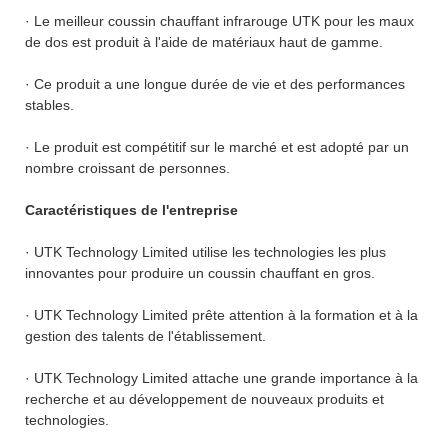
· Le meilleur coussin chauffant infrarouge UTK pour les maux
de dos est produit à l'aide de matériaux haut de gamme.
· Ce produit a une longue durée de vie et des performances
stables.
· Le produit est compétitif sur le marché et est adopté par un
nombre croissant de personnes.
Caractéristiques de l'entreprise
· UTK Technology Limited utilise les technologies les plus
innovantes pour produire un coussin chauffant en gros.
· UTK Technology Limited prête attention à la formation et à la
gestion des talents de l'établissement.
· UTK Technology Limited attache une grande importance à la
recherche et au développement de nouveaux produits et
technologies.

Task instructions:
What is needed is an exact repeat of every entry above, with the pictures left out.

Response to this exercise:
· Le meilleur coussin chauffant infrarouge UTK pour les maux
de dos est produit à l'aide de matériaux haut de gamme.
· Ce produit a une longue durée de vie et des performances
stables.
· Le produit est compétitif sur le marché et est adopté par un
nombre croissant de personnes.
Caractéristiques de l'entreprise
· UTK Technology Limited utilise les technologies les plus
innovantes pour produire un coussin chauffant en gros.
· UTK Technology Limited prête attention à la formation et à la
gestion des talents de l'établissement.
· UTK Technology Limited attache une grande importance à la
recherche et au développement de nouveaux produits et
technologies.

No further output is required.